The majority of the holes play north or south, but one of the most notable holes is also one of the exceptions: No. 4, a 375-yard par four, plays east-to-west to offer the best views of the title lake’s waterfront down below. This is also one of just two holes that plays south of the clubhouse.
No. 9 features some of Emmet’s signature bunkering, featuring three small, irregular bunkers, surrounded by second cut. Not so strange a setup, it seems, until you consider that this collection is sitting in the middle of the fairway at the elbow of a dogleg left.
Mahopac is a layout worthy of a visit. The holes are quite varied but the main shortcoming is a routing that features holes mainly from south/north and north/south. Only the 3rd and 4th holes go differently. The bulk of the course plays down and up a hillside. The uphill par-4 2nd is a gem of a hole. Out-of-bounds is on the left side and the fairway tilts that way. The smallish green is well-protected and the internal green movement are challenging.
The club does feature a beach club but none of the golf actually touches it.
It's too bad that type of hole is not on the agenda for much of the layout.
Kudos to Ken Dye for the very deep greenside bunkers. They are to be avoided at all costs especially when the pin placement is near them.
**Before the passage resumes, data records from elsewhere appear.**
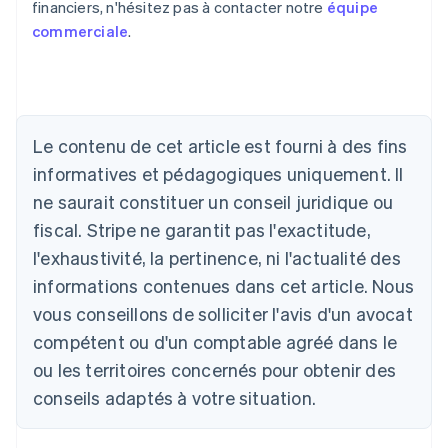
financiers, n'hésitez pas à contacter notre
équipe
commerciale
.
Allemagne
Deutsch
English
Australie
Le contenu de cet article est fourni à des fins
English
informatives et pédagogiques uniquement. Il
Autriche
ne saurait constituer un conseil juridique ou
Deutsch
English
Belgique
fiscal. Stripe ne garantit pas l'exactitude,
Nederlands
Français
Deutsch
English
l'exhaustivité, la pertinence, ni l'actualité des
Brésil
Português
English
informations contenues dans cet article. Nous
Bulgarie
vous conseillons de solliciter l'avis d'un avocat
English
Canada
compétent ou d'un comptable agréé dans le
English
Français
ou les territoires concernés pour obtenir des
Chine continentale
conseils adaptés à votre situation.
简体中文
English
Chypre
English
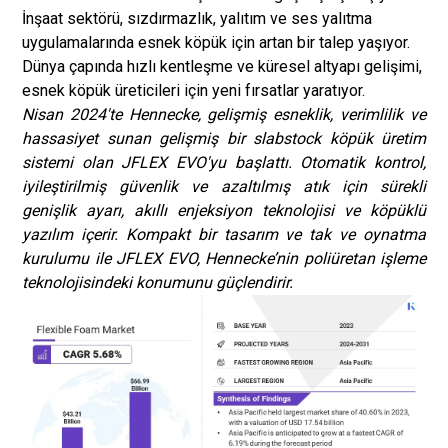
İnşaat sektörü, sızdırmazlık, yalıtım ve ses yalıtma
uygulamalarında esnek köpük için artan bir talep yaşıyor.
Dünya çapında hızlı kentleşme ve küresel altyapı gelişimi,
esnek köpük üreticileri için yeni fırsatlar yaratıyor.
Nisan 2024'te Hennecke, gelişmiş esneklik, verimlilik ve
hassasiyet sunan gelişmiş bir slabstock köpük üretim
sistemi olan JFLEX EVO'yu başlattı. Otomatik kontrol,
iyileştirilmiş güvenlik ve azaltılmış atık için sürekli
genişlik ayarı, akıllı enjeksiyon teknolojisi ve köpüklü
yazılım içerir. Kompakt bir tasarım ve tak ve oynatma
kurulumu ile JFLEX EVO, Hennecke’nin poliüretan işleme
teknolojisindeki konumunu güçlendirir.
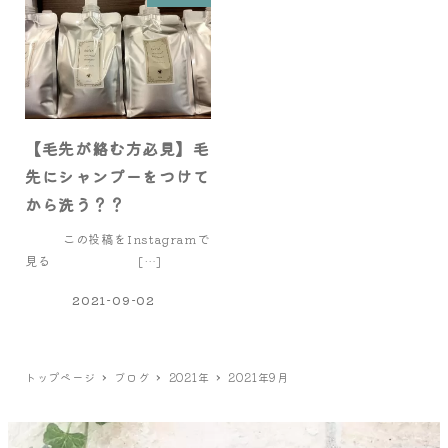
【毛先が絡む方必見】毛
先にシャンプーをつけて
から洗う？？
この投稿をInstagramで
見る […]
2021-09-02
トップページ
ブログ
2021年
2021年9月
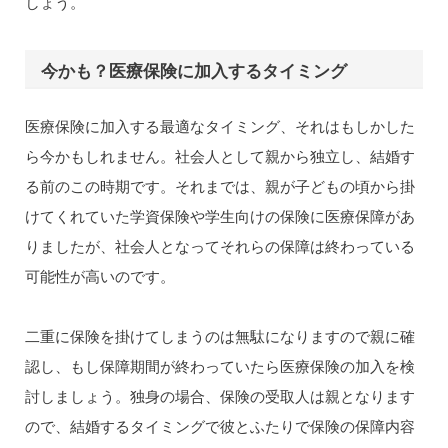
しょう。
今かも？医療保険に加入するタイミング
医療保険に加入する最適なタイミング、それはもしかした
ら今かもしれません。社会人として親から独立し、結婚す
る前のこの時期です。それまでは、親が子どもの頃から掛
けてくれていた学資保険や学生向けの保険に医療保障があ
りましたが、社会人となってそれらの保障は終わっている
可能性が高いのです。
二重に保険を掛けてしまうのは無駄になりますので親に確
認し、もし保障期間が終わっていたら医療保険の加入を検
討しましょう。独身の場合、保険の受取人は親となります
ので、結婚するタイミングで彼とふたりで保険の保障内容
The long par-5 7th is also a treat to play. This time you start from an elevated tee and descend into a fairway that moves left. Pity the hapless player who loses the tee shot to the left. The par-3 8th is also a nice touch. The single large bunker to the green's right is exceptional. Too bad the putting surface lacks any serious riddles to discern.
The uphill dog-leg left par-4 9th concludes the outward half in fine fashion. Here you encounter a hole with plenty of character. The green sits above the fairway and puts a premium in securing the right position in the fairway.
The inward half follows the same formula -- heading downhill before going through a few holes on flattish land before reversing course and heading upwards back to the clubhouse area for the final two holes.
Mahopac is well-served by the bunkering that Dye improved but it's too bad the routing could not have been a bit more inventive.